Que pourront donc bien apporter les Bilatérales III à un canton comme Fribourg? Si son industrie y est forte, dynamique et innovante, ses exportations de 5,4 milliards de francs en 2023 ne constituent en effet qu’un bon quart de son produit intérieur brut (PIB) annuel. Loin derrière les plus de 40% que l’on constate au niveau suisse. A des années-lumière des largement plus de 50% enregistrés dans des cantons très industrialisés, comme Neuchâtel et le Jura. Pour Fribourg, l’enjeu de la politique européenne pourrait donc presque être considéré comme secondaire, la diversification de son économie constituant une garantie de solidité presque à toute épreuve.

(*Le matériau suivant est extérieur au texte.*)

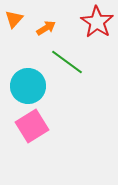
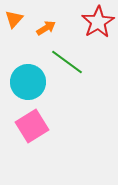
red star: moved 1 px right; rotated 8 degrees clockwise
cyan circle: moved 4 px up
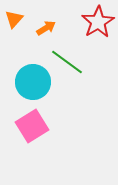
cyan circle: moved 5 px right
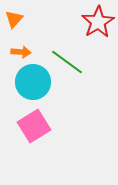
orange arrow: moved 25 px left, 24 px down; rotated 36 degrees clockwise
pink square: moved 2 px right
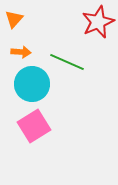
red star: rotated 8 degrees clockwise
green line: rotated 12 degrees counterclockwise
cyan circle: moved 1 px left, 2 px down
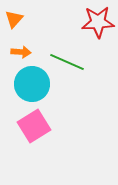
red star: rotated 20 degrees clockwise
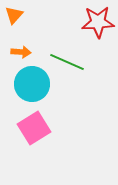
orange triangle: moved 4 px up
pink square: moved 2 px down
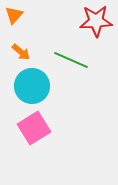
red star: moved 2 px left, 1 px up
orange arrow: rotated 36 degrees clockwise
green line: moved 4 px right, 2 px up
cyan circle: moved 2 px down
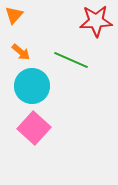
pink square: rotated 16 degrees counterclockwise
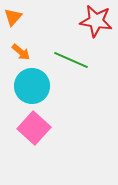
orange triangle: moved 1 px left, 2 px down
red star: rotated 12 degrees clockwise
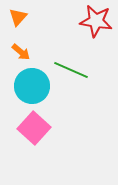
orange triangle: moved 5 px right
green line: moved 10 px down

Une telle analyse serait pourtant trompeuse. Si Fribourg peut s’appuyer sur une économie largement orientée sur le marché intérieur, grâce à la vigueur de la construction et de son industrie alimentaire, le canton n’en est pas moins interdépendant des autres cantons. Si le domaine du bâtiment reste en plein essor, c’est aussi parce que les besoins en infrastructures et en immeubles ont été générés par le dynamisme du commerce international, dont les volumes ont presque triplé en 20 ans au niveau national.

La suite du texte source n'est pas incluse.